▶ **Source information**:
###
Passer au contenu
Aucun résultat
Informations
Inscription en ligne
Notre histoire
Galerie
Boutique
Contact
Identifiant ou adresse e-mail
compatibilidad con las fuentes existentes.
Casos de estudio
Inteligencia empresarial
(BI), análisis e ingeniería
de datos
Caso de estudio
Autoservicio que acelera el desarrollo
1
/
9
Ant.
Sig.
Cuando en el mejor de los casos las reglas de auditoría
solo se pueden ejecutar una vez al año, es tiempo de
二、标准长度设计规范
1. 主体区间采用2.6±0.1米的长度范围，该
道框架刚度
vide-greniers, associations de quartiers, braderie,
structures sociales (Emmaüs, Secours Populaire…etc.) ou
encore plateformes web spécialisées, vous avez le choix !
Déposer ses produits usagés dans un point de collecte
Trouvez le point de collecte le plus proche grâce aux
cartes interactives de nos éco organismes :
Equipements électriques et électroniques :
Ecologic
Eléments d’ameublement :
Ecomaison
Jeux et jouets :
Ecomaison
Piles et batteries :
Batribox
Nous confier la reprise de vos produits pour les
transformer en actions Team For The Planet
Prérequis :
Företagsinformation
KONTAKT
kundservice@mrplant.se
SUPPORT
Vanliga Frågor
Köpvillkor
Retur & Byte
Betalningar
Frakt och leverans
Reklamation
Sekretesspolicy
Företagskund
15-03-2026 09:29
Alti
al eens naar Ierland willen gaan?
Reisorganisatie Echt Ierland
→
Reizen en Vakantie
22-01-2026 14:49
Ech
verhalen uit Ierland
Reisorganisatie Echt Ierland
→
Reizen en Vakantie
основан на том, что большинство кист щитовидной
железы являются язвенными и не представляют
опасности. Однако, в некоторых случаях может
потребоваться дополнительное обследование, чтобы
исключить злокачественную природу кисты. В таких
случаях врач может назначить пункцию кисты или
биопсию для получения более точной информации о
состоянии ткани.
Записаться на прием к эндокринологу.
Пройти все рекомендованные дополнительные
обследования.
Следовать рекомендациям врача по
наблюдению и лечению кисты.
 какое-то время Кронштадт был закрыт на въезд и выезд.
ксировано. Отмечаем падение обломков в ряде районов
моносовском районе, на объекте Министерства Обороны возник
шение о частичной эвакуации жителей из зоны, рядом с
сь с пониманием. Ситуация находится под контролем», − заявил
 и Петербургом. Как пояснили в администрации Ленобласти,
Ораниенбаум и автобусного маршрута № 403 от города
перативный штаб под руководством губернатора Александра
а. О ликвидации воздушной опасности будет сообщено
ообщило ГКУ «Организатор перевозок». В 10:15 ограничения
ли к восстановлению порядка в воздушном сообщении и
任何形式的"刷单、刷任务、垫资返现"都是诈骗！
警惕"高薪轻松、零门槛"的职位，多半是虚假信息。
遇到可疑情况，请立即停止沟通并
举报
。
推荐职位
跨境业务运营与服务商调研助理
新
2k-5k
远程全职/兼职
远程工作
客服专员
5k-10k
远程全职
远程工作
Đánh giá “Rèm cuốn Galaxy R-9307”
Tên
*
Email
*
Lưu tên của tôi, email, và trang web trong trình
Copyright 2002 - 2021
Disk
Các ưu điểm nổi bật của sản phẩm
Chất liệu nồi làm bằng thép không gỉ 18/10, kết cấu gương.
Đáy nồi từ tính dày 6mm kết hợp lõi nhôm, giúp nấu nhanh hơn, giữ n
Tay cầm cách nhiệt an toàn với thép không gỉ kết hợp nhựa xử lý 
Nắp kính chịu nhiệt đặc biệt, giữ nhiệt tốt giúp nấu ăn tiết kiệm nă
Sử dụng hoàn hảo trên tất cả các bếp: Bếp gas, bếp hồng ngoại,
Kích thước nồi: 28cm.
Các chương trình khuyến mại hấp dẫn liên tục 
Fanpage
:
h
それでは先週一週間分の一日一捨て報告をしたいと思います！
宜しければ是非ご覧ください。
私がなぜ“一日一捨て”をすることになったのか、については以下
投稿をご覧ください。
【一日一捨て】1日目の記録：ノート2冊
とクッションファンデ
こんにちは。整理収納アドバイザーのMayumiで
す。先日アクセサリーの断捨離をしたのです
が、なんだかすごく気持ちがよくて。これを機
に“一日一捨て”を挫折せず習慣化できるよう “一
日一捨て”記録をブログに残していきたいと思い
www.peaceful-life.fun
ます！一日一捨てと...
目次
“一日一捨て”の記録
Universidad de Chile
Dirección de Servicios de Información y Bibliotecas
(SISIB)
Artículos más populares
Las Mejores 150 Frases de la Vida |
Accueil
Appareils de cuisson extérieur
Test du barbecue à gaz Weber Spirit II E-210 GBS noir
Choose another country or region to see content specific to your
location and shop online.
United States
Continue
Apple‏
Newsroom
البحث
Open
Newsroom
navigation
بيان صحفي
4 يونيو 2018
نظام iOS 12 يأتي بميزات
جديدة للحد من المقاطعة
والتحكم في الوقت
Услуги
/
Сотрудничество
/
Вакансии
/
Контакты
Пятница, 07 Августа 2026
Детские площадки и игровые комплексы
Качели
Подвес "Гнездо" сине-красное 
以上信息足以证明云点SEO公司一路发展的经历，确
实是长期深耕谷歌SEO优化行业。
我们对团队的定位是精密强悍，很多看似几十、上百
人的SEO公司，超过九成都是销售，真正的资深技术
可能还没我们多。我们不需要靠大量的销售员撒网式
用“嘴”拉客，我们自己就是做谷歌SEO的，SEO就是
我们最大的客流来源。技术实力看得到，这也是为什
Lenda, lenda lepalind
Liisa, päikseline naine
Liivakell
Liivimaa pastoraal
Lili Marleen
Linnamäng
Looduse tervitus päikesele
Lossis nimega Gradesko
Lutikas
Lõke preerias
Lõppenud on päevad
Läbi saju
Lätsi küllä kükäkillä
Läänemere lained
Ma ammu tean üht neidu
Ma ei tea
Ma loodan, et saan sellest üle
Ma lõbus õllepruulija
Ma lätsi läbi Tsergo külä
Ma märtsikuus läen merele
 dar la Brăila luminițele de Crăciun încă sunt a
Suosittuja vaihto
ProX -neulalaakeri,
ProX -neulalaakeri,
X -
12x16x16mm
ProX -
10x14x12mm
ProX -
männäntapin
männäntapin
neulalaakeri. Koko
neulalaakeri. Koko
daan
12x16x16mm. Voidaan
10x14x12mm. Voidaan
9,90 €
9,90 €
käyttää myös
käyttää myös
###
▶ **Work item**: Repeat exactly the lines above, starting with the first line of the records and finishing with the line holding "Företagsinformation". Add no other line.

▶ **Solution for this task**:
Passer au contenu
Aucun résultat
Informations
Inscription en ligne
Notre histoire
Galerie
Boutique
Contact
Identifiant ou adresse e-mail
compatibilidad con las fuentes existentes.
Casos de estudio
Inteligencia empresarial
(BI), análisis e ingeniería
de datos
Caso de estudio
Autoservicio que acelera el desarrollo
1
/
9
Ant.
Sig.
Cuando en el mejor de los casos las reglas de auditoría
solo se pueden ejecutar una vez al año, es tiempo de
二、标准长度设计规范
1. 主体区间采用2.6±0.1米的长度范围，该
道框架刚度
vide-greniers, associations de quartiers, braderie,
structures sociales (Emmaüs, Secours Populaire…etc.) ou
encore plateformes web spécialisées, vous avez le choix !
Déposer ses produits usagés dans un point de collecte
Trouvez le point de collecte le plus proche grâce aux
cartes interactives de nos éco organismes :
Equipements électriques et électroniques :
Ecologic
Eléments d’ameublement :
Ecomaison
Jeux et jouets :
Ecomaison
Piles et batteries :
Batribox
Nous confier la reprise de vos produits pour les
transformer en actions Team For The Planet
Prérequis :
Företagsinformation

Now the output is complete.